-- Material provided follows --

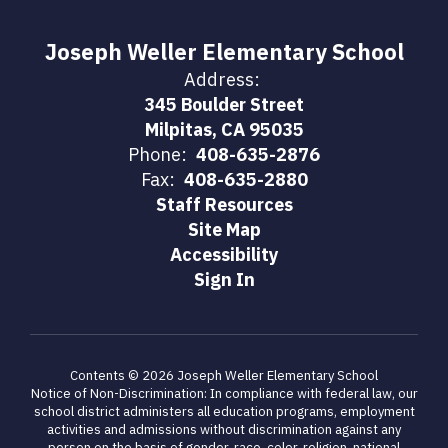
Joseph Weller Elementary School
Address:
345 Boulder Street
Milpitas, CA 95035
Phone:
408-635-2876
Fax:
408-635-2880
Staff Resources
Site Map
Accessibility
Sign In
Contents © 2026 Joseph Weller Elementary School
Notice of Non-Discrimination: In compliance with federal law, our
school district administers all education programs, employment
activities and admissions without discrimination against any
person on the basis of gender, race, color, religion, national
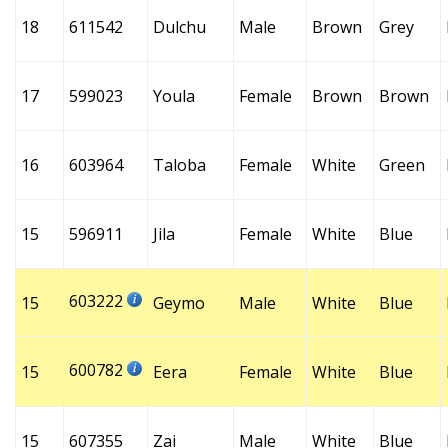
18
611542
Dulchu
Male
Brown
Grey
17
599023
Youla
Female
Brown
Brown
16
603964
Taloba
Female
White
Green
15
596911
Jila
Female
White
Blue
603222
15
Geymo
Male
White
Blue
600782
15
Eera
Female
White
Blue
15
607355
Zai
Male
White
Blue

-- Material provided concluded --

- **Exercise directions**:
A verbatim transcript of the material above, with images dropped, is the expected output.

- **Exercise answer**:
Joseph Weller Elementary School
Address:
345 Boulder Street
Milpitas, CA 95035
Phone:
408-635-2876
Fax:
408-635-2880
Staff Resources
Site Map
Accessibility
Sign In
Contents © 2026 Joseph Weller Elementary School
Notice of Non-Discrimination: In compliance with federal law, our
school district administers all education programs, employment
activities and admissions without discrimination against any
person on the basis of gender, race, color, religion, national
18
611542
Dulchu
Male
Brown
Grey
17
599023
Youla
Female
Brown
Brown
16
603964
Taloba
Female
White
Green
15
596911
Jila
Female
White
Blue
603222
15
Geymo
Male
White
Blue
600782
15
Eera
Female
White
Blue
15
607355
Zai
Male
White
Blue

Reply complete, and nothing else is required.